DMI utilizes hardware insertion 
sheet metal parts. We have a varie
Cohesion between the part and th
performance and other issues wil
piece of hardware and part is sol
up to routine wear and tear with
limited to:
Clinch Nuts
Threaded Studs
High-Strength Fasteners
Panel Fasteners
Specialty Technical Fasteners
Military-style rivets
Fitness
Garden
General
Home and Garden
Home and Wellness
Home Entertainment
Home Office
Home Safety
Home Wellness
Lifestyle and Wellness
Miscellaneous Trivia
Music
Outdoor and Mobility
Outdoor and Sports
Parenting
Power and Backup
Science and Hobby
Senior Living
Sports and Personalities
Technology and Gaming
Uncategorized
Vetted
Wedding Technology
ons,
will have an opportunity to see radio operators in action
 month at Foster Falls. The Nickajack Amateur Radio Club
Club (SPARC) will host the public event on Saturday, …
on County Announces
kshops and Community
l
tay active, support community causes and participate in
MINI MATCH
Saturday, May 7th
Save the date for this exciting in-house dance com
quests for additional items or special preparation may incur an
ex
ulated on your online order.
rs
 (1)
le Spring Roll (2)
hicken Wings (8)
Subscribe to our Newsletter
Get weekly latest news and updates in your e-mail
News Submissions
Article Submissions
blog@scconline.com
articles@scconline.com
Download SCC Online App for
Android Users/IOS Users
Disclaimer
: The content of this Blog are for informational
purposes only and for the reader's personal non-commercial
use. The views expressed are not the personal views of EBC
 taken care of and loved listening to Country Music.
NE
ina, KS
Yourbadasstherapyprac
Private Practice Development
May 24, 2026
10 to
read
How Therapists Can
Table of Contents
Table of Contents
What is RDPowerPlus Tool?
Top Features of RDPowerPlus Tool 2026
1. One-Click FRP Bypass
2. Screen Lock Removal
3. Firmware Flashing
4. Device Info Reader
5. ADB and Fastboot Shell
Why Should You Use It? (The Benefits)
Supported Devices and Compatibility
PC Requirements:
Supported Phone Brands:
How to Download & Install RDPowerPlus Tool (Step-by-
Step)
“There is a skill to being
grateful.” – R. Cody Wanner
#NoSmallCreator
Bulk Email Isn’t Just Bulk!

________________________________________

**ASSIGNED TASK:**
Every record, word for word, must be returned.

**SOLUTION BELOW:**
DMI utilizes hardware insertion 
sheet metal parts. We have a varie
Cohesion between the part and th
performance and other issues wil
piece of hardware and part is sol
up to routine wear and tear with
limited to:
Clinch Nuts
Threaded Studs
High-Strength Fasteners
Panel Fasteners
Specialty Technical Fasteners
Military-style rivets
Fitness
Garden
General
Home and Garden
Home and Wellness
Home Entertainment
Home Office
Home Safety
Home Wellness
Lifestyle and Wellness
Miscellaneous Trivia
Music
Outdoor and Mobility
Outdoor and Sports
Parenting
Power and Backup
Science and Hobby
Senior Living
Sports and Personalities
Technology and Gaming
Uncategorized
Vetted
Wedding Technology
ons,
will have an opportunity to see radio operators in action
 month at Foster Falls. The Nickajack Amateur Radio Club
Club (SPARC) will host the public event on Saturday, …
on County Announces
kshops and Community
l
tay active, support community causes and participate in
MINI MATCH
Saturday, May 7th
Save the date for this exciting in-house dance com
quests for additional items or special preparation may incur an
ex
ulated on your online order.
rs
 (1)
le Spring Roll (2)
hicken Wings (8)
Subscribe to our Newsletter
Get weekly latest news and updates in your e-mail
News Submissions
Article Submissions
blog@scconline.com
articles@scconline.com
Download SCC Online App for
Android Users/IOS Users
Disclaimer
: The content of this Blog are for informational
purposes only and for the reader's personal non-commercial
use. The views expressed are not the personal views of EBC
 taken care of and loved listening to Country Music.
NE
ina, KS
Yourbadasstherapyprac
Private Practice Development
May 24, 2026
10 to
read
How Therapists Can
Table of Contents
Table of Contents
What is RDPowerPlus Tool?
Top Features of RDPowerPlus Tool 2026
1. One-Click FRP Bypass
2. Screen Lock Removal
3. Firmware Flashing
4. Device Info Reader
5. ADB and Fastboot Shell
Why Should You Use It? (The Benefits)
Supported Devices and Compatibility
PC Requirements:
Supported Phone Brands:
How to Download & Install RDPowerPlus Tool (Step-by-
Step)
“There is a skill to being
grateful.” – R. Cody Wanner
#NoSmallCreator
Bulk Email Isn’t Just Bulk!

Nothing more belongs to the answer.